Supplied material section start

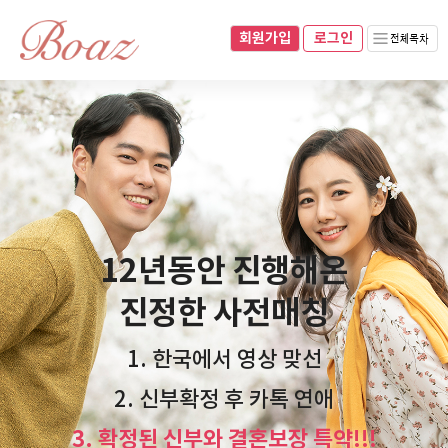
회원가입
070-8281-0493
010-8937-0493
회원가입
로그인
네이버블로그
로그인
12년동안 진행해온
진정한 사전매칭
1. 한국에서 영상 맞선
2. 신부확정 후 카톡 연애
3. 확정된 신부와 결혼보장 특약!!!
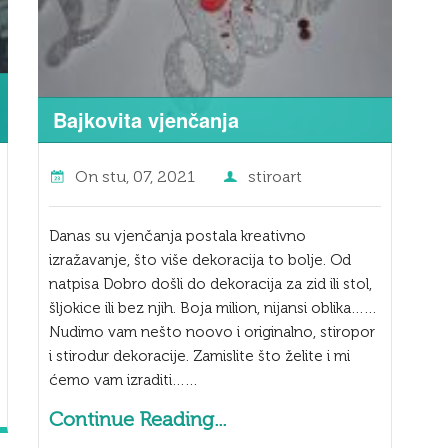
Bajkovita vjenčanja
On
stu, 07, 2021
stiroart
Danas su vjenčanja postala kreativno
izražavanje, što više dekoracija to bolje. Od
natpisa Dobro došli do dekoracija za zid ili stol,
šljokice ili bez njih. Boja milion, nijansi oblika……
Nudimo vam nešto noovo i originalno, stiropor
i stirodur dekoracije. Zamislite što želite i mi
ćemo vam izraditi……
Continue Reading...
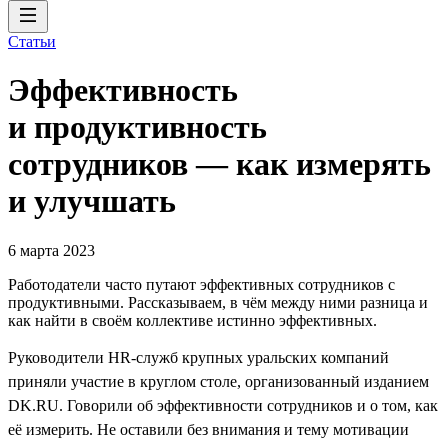
Статьи
Эффективность
и продуктивность
сотрудников — как измерять
и улучшать
6 марта 2023
Работодатели часто путают эффективных сотрудников с
продуктивными. Рассказываем, в чём между ними разница и
как найти в своём коллективе истинно эффективных.
Руководители HR-служб крупных уральских компаний
приняли участие в круглом столе, организованный изданием
DK.RU. Говорили об эффективности сотрудников и о том, как
её измерить. Не оставили без внимания и тему мотивации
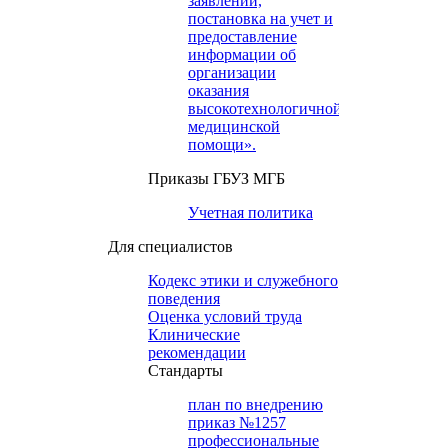
заявлений,
постановка на учет и
предоставление
информации об
организации
оказания
высокотехнологичной
медицинской
помощи».
Приказы ГБУЗ МГБ
Учетная политика
Для специалистов
Кодекс этики и служебного
поведения
Оценка условий труда
Клинические
рекомендации
Cтандарты
план по внедрению
приказ №1257
профессиональные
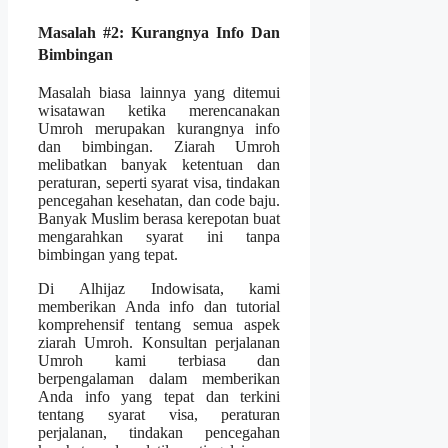
Masalah #2: Kurangnya Info Dan
Bimbingan
Masalah biasa lainnya yang ditemui
wisatawan ketika merencanakan
Umroh merupakan kurangnya info
dan bimbingan. Ziarah Umroh
melibatkan banyak ketentuan dan
peraturan, seperti syarat visa, tindakan
pencegahan kesehatan, dan code baju.
Banyak Muslim berasa kerepotan buat
mengarahkan syarat ini tanpa
bimbingan yang tepat.
Di Alhijaz Indowisata, kami
memberikan Anda info dan tutorial
komprehensif tentang semua aspek
ziarah Umroh. Konsultan perjalanan
Umroh kami terbiasa dan
berpengalaman dalam memberikan
Anda info yang tepat dan terkini
tentang syarat visa, peraturan
perjalanan, tindakan pencegahan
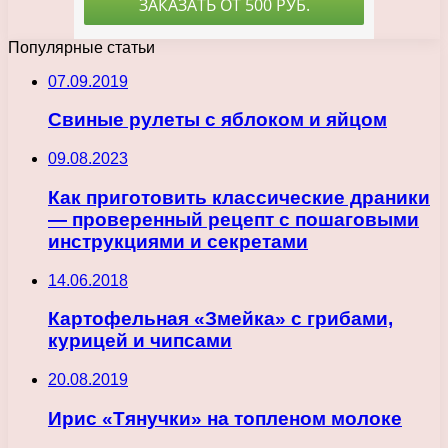
Популярные статьи
07.09.2019
Свиные рулеты с яблоком и яйцом
09.08.2023
Как приготовить классические драники
— проверенный рецепт с пошаговыми
инструкциями и секретами
14.06.2018
Картофельная «Змейка» с грибами,
курицей и чипсами
20.08.2019
Ирис «Тянучки» на топленом молоке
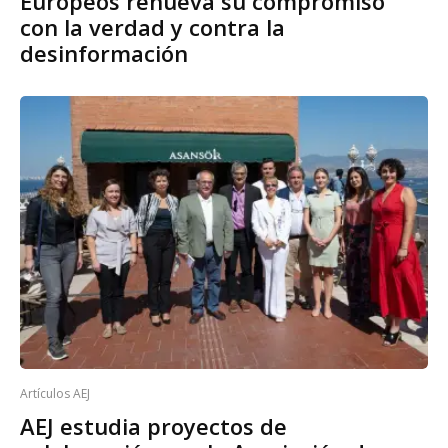
Europeos renueva su compromiso
con la verdad y contra la
desinformación
Artículos AEJ
AEJ estudia proyectos de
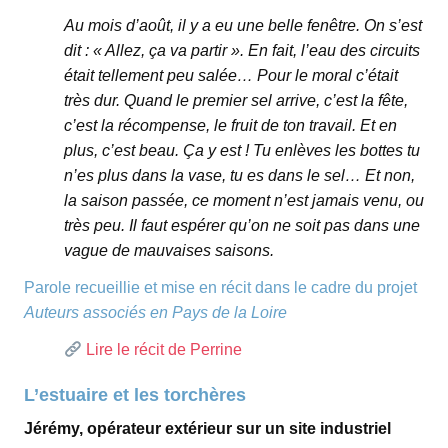
Au mois d’août, il y a eu une belle fenêtre. On s’est
dit : « Allez, ça va partir ». En fait, l’eau des circuits
était tellement peu salée… Pour le moral c’était
très dur. Quand le premier sel arrive, c’est la fête,
c’est la récompense, le fruit de ton travail. Et en
plus, c’est beau. Ça y est ! Tu enlèves les bottes tu
n’es plus dans la vase, tu es dans le sel… Et non,
la saison passée, ce moment n’est jamais venu, ou
très peu. Il faut espérer qu’on ne soit pas dans une
vague de mauvaises saisons.
Parole recueillie et mise en récit dans le cadre du projet
Auteurs associés en Pays de la Loire
Lire le récit de Perrine
L’estuaire et les torchères
Jérémy, opérateur extérieur sur un site industriel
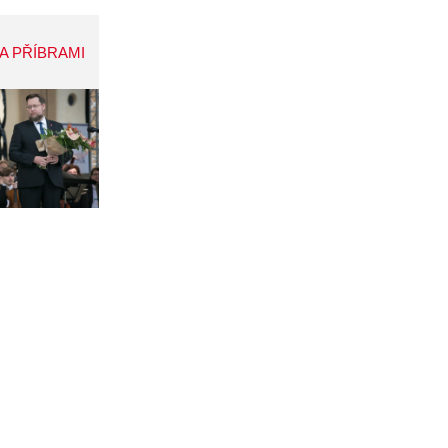
A PŘÍBRAMI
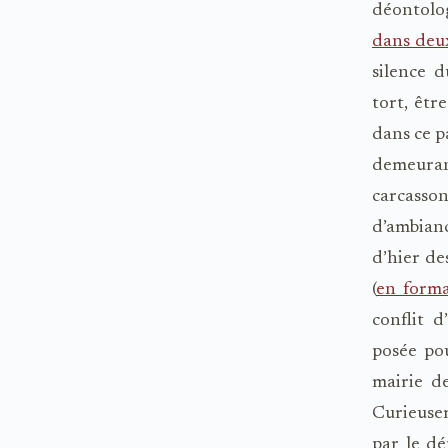
déontolog
dans deux
silence d
tort, êtr
dans ce p
demeuran
carcasso
d’ambianc
d’hier de
(
en forma
conflit d
posée pou
mairie d
Curieusem
par le dé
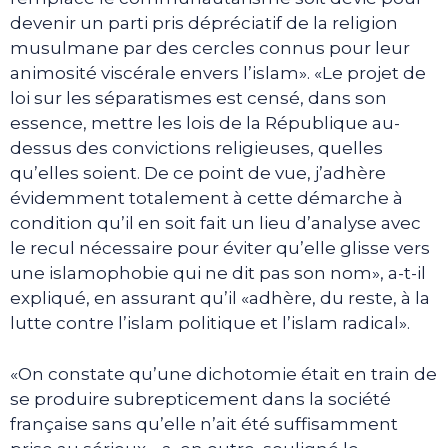
devenir un parti pris dépréciatif de la religion
musulmane par des cercles connus pour leur
animosité viscérale envers l’islam». «Le projet de
loi sur les séparatismes est censé, dans son
essence, mettre les lois de la République au-
dessus des convictions religieuses, quelles
qu’elles soient. De ce point de vue, j’adhère
évidemment totalement à cette démarche à
condition qu’il en soit fait un lieu d’analyse avec
le recul nécessaire pour éviter qu’elle glisse vers
une islamophobie qui ne dit pas son nom», a-t-il
expliqué, en assurant qu’il «adhère, du reste, à la
lutte contre l’islam politique et l’islam radical».
«On constate qu’une dichotomie était en train de
se produire subrepticement dans la société
française sans qu’elle n’ait été suffisamment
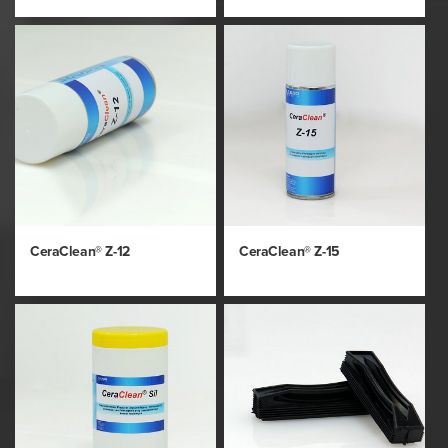
CeraClean® Z-12
CeraClean® Z-15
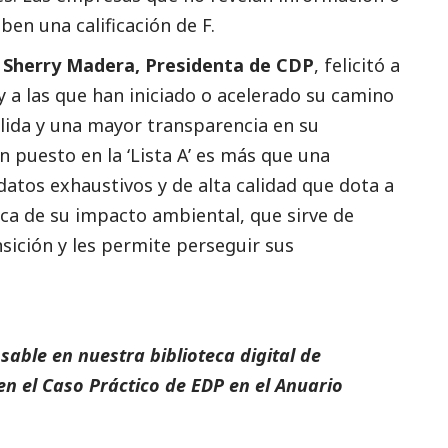
ben una calificación de F.
Sherry Madera, Presidenta de CDP
, felicitó a
 y a las que han iniciado o acelerado su camino
ólida y una mayor transparencia en su
n puesto en la ‘Lista A’ es más que una
datos exhaustivos y de alta calidad que dota a
ica de su impacto ambiental, que sirve de
nsición y les permite perseguir sus
able en nuestra biblioteca digital de
en el
Caso Práctico de EDP
en el
Anuario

Supplied material section end

> **Task goal**:
Could you repeat each line above exactly as written? Omit the pictures.

> **Your response**:
회원가입
070-8281-0493
010-8937-0493
회원가입
로그인
네이버블로그
로그인
12년동안 진행해온
진정한 사전매칭
1. 한국에서 영상 맞선
2. 신부확정 후 카톡 연애
3. 확정된 신부와 결혼보장 특약!!!
Bajkovita vjenčanja
On
stu, 07, 2021
stiroart
Danas su vjenčanja postala kreativno
izražavanje, što više dekoracija to bolje. Od
natpisa Dobro došli do dekoracija za zid ili stol,
šljokice ili bez njih. Boja milion, nijansi oblika……
Nudimo vam nešto noovo i originalno, stiropor
i stirodur dekoracije. Zamislite što želite i mi
ćemo vam izraditi……
Continue Reading...
Статьи
Эффективность
и продуктивность
сотрудников — как измерять
и улучшать
6 марта 2023
Работодатели часто путают эффективных сотрудников с
продуктивными. Рассказываем, в чём между ними разница и
как найти в своём коллективе истинно эффективных.
Руководители HR-служб крупных уральских компаний
приняли участие в круглом столе, организованный изданием
DK.RU. Говорили об эффективности сотрудников и о том, как
её измерить. Не оставили без внимания и тему мотивации
заявлений,
постановка на учет и
предоставление
информации об
организации
оказания
высокотехнологичной
медицинской
помощи».
Приказы ГБУЗ МГБ
Учетная политика
Для специалистов
Кодекс этики и служебного
поведения
Оценка условий труда
Клинические
рекомендации
Cтандарты
план по внедрению
приказ №1257
профессиональные
Masalah #2: Kurangnya Info Dan
Bimbingan
Masalah biasa lainnya yang ditemui
wisatawan ketika merencanakan
Umroh merupakan kurangnya info
dan bimbingan. Ziarah Umroh
melibatkan banyak ketentuan dan
peraturan, seperti syarat visa, tindakan
pencegahan kesehatan, dan code baju.
Banyak Muslim berasa kerepotan buat
mengarahkan syarat ini tanpa
bimbingan yang tepat.
Di Alhijaz Indowisata, kami
memberikan Anda info dan tutorial
komprehensif tentang semua aspek
ziarah Umroh. Konsultan perjalanan
Umroh kami terbiasa dan
berpengalaman dalam memberikan
Anda info yang tepat dan terkini
tentang syarat visa, peraturan
perjalanan, tindakan pencegahan
Популярные статьи
07.09.2019
Свиные рулеты с яблоком и яйцом
09.08.2023
Как приготовить классические драники
— проверенный рецепт с пошаговыми
инструкциями и секретами
14.06.2018
Картофельная «Змейка» с грибами,
курицей и чипсами
20.08.2019
Ирис «Тянучки» на топленом молоке
Europeos renueva su compromiso
con la verdad y contra la
desinformación
Artículos AEJ
AEJ estudia proyectos de
Au mois d’août, il y a eu une belle fenêtre. On s’est
dit : « Allez, ça va partir ». En fait, l’eau des circuits
était tellement peu salée… Pour le moral c’était
très dur. Quand le premier sel arrive, c’est la fête,
c’est la récompense, le fruit de ton travail. Et en
plus, c’est beau. Ça y est ! Tu enlèves les bottes tu
n’es plus dans la vase, tu es dans le sel… Et non,
la saison passée, ce moment n’est jamais venu, ou
très peu. Il faut espérer qu’on ne soit pas dans une
vague de mauvaises saisons.
Parole recueillie et mise en récit dans le cadre du projet
Auteurs associés en Pays de la Loire
Lire le récit de Perrine
L’estuaire et les torchères
Jérémy, opérateur extérieur sur un site industriel
A PŘÍBRAMI
déontolog
dans deux
silence d
tort, êtr
dans ce p
demeuran
carcasso
d’ambianc
d’hier de
(
en forma
conflit d
posée pou
mairie d
Curieusem
par le dé
devenir un parti pris dépréciatif de la religion
musulmane par des cercles connus pour leur
animosité viscérale envers l’islam». «Le projet de
loi sur les séparatismes est censé, dans son
essence, mettre les lois de la République au-
dessus des convictions religieuses, quelles
qu’elles soient. De ce point de vue, j’adhère
évidemment totalement à cette démarche à
condition qu’il en soit fait un lieu d’analyse avec
le recul nécessaire pour éviter qu’elle glisse vers
une islamophobie qui ne dit pas son nom», a-t-il
expliqué, en assurant qu’il «adhère, du reste, à la
lutte contre l’islam politique et l’islam radical».
«On constate qu’une dichotomie était en train de
se produire subrepticement dans la société
française sans qu’elle n’ait été suffisamment
CeraClean® Z-12
CeraClean® Z-15
ben una calificación de F.
Sherry Madera, Presidenta de CDP
, felicitó a
 y a las que han iniciado o acelerado su camino
ólida y una mayor transparencia en su
n puesto en la ‘Lista A’ es más que una
datos exhaustivos y de alta calidad que dota a
ica de su impacto ambiental, que sirve de
nsición y les permite perseguir sus
able en nuestra biblioteca digital de
en el
Caso Práctico de EDP
en el
Anuario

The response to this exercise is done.